*** Opening of Raw data ***
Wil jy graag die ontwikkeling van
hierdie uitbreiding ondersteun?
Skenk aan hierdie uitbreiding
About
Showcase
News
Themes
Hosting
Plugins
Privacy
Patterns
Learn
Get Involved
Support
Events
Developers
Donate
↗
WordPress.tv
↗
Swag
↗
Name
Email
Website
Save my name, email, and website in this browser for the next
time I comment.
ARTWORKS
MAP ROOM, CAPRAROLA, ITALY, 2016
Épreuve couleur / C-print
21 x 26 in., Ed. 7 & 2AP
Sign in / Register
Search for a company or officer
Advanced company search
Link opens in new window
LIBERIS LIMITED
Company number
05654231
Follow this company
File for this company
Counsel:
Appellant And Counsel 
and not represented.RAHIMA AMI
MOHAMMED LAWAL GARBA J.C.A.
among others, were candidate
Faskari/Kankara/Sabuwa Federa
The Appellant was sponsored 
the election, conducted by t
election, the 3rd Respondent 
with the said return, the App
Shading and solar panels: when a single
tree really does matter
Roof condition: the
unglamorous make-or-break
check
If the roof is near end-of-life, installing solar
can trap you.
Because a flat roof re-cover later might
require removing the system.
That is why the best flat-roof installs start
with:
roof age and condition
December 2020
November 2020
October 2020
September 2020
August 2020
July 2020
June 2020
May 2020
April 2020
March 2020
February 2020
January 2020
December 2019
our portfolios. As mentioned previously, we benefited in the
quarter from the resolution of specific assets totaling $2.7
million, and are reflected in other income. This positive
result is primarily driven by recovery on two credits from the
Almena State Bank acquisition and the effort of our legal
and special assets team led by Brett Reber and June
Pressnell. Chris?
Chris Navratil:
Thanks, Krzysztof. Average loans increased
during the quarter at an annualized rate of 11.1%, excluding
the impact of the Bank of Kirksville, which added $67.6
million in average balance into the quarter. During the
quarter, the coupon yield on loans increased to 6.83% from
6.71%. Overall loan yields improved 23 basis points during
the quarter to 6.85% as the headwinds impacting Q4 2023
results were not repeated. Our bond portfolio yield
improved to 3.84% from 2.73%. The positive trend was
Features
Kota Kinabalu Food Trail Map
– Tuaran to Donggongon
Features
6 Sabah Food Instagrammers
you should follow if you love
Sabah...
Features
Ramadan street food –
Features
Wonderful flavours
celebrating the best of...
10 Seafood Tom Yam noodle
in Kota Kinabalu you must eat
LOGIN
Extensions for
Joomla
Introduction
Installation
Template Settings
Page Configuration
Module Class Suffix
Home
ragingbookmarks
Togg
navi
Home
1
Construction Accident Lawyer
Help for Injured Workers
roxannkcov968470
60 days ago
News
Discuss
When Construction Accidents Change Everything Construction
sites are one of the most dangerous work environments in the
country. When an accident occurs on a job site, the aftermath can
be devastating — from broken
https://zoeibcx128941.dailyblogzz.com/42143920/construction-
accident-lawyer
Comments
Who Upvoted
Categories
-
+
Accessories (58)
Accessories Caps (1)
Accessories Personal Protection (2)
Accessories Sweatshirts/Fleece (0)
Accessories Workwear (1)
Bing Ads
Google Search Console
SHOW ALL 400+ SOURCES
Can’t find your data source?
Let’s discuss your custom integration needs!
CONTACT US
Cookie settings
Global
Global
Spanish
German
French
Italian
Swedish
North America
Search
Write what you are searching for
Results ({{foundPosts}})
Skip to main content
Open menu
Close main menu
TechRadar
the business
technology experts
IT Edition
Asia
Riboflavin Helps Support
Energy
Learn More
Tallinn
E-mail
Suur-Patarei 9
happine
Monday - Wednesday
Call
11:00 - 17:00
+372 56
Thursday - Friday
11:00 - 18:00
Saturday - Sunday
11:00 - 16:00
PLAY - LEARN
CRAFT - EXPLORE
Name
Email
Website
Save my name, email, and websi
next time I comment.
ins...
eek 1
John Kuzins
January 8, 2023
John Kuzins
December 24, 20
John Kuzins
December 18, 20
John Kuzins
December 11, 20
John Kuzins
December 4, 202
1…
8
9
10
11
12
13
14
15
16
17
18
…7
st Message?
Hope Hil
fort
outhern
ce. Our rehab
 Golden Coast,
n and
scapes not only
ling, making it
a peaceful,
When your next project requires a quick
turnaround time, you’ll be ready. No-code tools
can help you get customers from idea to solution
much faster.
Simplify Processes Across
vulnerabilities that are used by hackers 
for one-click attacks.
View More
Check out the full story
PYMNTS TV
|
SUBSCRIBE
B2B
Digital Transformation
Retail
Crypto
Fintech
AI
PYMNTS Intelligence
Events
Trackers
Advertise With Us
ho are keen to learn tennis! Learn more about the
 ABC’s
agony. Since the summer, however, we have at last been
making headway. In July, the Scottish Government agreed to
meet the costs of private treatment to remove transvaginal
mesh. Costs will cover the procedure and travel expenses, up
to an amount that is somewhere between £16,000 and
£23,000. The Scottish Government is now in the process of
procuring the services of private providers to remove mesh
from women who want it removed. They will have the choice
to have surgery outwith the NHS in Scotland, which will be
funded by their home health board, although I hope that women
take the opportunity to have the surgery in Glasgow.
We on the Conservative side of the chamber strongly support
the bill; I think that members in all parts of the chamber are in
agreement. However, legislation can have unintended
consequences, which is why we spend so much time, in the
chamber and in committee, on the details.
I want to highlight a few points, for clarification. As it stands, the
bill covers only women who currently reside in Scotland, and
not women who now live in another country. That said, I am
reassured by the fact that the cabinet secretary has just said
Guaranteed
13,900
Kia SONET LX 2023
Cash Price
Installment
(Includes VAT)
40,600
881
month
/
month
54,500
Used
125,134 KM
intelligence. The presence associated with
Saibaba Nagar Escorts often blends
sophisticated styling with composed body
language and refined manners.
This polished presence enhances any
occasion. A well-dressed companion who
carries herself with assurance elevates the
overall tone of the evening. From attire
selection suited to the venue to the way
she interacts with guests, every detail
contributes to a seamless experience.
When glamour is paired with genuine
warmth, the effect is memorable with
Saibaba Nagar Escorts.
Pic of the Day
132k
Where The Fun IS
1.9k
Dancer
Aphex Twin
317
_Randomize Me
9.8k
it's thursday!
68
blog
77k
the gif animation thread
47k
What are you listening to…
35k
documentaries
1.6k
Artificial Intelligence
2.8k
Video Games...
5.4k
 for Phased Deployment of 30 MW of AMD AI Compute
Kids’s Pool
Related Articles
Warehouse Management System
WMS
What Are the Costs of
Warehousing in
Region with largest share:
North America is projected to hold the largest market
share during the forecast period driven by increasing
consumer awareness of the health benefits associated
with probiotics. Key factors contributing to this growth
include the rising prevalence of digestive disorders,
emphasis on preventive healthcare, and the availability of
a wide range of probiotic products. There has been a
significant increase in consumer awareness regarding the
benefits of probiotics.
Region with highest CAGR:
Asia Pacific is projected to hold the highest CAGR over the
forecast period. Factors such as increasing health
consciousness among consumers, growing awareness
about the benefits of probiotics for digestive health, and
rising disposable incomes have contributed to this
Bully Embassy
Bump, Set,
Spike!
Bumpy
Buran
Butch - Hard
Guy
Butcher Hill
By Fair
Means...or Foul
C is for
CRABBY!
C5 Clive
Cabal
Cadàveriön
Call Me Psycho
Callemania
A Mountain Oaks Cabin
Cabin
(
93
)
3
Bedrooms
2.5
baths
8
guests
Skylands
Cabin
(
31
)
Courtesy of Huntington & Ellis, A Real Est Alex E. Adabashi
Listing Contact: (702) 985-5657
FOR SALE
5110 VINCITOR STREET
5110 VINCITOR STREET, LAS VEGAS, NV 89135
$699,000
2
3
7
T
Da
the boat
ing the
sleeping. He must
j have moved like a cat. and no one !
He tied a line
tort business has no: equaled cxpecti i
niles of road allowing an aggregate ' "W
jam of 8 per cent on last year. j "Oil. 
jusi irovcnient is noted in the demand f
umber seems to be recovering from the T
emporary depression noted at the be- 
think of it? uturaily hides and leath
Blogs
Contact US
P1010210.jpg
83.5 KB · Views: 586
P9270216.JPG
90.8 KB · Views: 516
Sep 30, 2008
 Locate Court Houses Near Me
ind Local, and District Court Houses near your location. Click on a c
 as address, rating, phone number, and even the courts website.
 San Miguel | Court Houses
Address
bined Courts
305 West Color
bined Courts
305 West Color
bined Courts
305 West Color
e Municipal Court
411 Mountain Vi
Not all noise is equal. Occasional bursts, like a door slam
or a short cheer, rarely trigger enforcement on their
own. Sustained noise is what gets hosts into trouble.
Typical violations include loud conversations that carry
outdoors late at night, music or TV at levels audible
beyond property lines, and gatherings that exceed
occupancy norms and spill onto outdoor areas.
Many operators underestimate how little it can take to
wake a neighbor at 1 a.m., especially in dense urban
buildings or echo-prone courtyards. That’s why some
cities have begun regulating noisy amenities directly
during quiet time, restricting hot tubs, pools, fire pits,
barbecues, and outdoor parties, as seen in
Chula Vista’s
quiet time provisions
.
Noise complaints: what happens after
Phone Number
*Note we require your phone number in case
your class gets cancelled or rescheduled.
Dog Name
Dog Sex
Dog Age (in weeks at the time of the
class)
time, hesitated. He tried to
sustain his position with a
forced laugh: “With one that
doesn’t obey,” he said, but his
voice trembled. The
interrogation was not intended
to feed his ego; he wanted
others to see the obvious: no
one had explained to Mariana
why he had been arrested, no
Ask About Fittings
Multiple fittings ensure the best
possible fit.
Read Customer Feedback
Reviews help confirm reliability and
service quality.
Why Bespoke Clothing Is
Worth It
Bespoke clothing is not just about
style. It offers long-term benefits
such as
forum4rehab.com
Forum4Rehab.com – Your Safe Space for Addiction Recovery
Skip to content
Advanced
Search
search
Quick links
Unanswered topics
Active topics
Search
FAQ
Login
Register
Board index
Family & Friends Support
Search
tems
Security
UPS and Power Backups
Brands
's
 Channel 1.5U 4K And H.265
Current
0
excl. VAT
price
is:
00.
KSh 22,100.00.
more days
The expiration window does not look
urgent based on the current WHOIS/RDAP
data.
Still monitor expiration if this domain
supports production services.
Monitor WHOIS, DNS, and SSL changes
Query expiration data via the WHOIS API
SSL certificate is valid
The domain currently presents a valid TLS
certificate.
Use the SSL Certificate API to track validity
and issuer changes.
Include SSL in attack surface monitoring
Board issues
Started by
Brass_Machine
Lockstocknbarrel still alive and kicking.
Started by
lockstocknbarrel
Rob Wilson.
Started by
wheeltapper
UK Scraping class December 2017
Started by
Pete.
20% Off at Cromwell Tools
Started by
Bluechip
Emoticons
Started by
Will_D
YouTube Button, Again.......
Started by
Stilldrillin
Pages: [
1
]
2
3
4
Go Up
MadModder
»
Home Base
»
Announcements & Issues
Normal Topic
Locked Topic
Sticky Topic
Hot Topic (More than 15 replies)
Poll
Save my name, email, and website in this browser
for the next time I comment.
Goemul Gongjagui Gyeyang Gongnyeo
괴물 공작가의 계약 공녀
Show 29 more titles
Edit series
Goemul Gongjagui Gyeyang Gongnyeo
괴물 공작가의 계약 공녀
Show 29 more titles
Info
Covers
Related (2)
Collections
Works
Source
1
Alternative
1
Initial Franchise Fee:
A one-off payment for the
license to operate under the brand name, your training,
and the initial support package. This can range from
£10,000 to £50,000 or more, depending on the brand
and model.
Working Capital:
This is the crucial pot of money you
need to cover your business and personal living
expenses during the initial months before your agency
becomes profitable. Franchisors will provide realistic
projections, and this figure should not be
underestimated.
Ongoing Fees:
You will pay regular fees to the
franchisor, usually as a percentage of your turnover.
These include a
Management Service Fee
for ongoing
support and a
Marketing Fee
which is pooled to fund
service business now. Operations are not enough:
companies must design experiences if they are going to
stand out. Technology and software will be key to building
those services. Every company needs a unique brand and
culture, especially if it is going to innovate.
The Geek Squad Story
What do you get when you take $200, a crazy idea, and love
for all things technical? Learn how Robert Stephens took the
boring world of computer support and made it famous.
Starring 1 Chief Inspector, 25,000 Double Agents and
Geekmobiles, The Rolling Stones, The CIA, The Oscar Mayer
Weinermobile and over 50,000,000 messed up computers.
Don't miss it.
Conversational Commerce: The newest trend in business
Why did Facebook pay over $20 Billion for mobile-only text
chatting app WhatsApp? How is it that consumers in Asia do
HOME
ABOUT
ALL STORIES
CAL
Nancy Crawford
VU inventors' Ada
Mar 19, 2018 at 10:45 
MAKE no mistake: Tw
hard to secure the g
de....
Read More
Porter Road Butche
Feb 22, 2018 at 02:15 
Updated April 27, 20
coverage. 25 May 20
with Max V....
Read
*** Close of Raw data ***
* [Try it]:
Would you please copy exactly the part of the entries above that begins at the line containing "CRAFT - EXPLORE" and ends at the line containing "not women who", both lines included?

* [Answer]:
CRAFT - EXPLORE
Name
Email
Website
Save my name, email, and websi
next time I comment.
ins...
eek 1
John Kuzins
January 8, 2023
John Kuzins
December 24, 20
John Kuzins
December 18, 20
John Kuzins
December 11, 20
John Kuzins
December 4, 202
1…
8
9
10
11
12
13
14
15
16
17
18
…7
st Message?
Hope Hil
fort
outhern
ce. Our rehab
 Golden Coast,
n and
scapes not only
ling, making it
a peaceful,
When your next project requires a quick
turnaround time, you’ll be ready. No-code tools
can help you get customers from idea to solution
much faster.
Simplify Processes Across
vulnerabilities that are used by hackers 
for one-click attacks.
View More
Check out the full story
PYMNTS TV
|
SUBSCRIBE
B2B
Digital Transformation
Retail
Crypto
Fintech
AI
PYMNTS Intelligence
Events
Trackers
Advertise With Us
ho are keen to learn tennis! Learn more about the
 ABC’s
agony. Since the summer, however, we have at last been
making headway. In July, the Scottish Government agreed to
meet the costs of private treatment to remove transvaginal
mesh. Costs will cover the procedure and travel expenses, up
to an amount that is somewhere between £16,000 and
£23,000. The Scottish Government is now in the process of
procuring the services of private providers to remove mesh
from women who want it removed. They will have the choice
to have surgery outwith the NHS in Scotland, which will be
funded by their home health board, although I hope that women
take the opportunity to have the surgery in Glasgow.
We on the Conservative side of the chamber strongly support
the bill; I think that members in all parts of the chamber are in
agreement. However, legislation can have unintended
consequences, which is why we spend so much time, in the
chamber and in committee, on the details.
I want to highlight a few points, for clarification. As it stands, the
bill covers only women who currently reside in Scotland, and
not women who now live in another country. That said, I am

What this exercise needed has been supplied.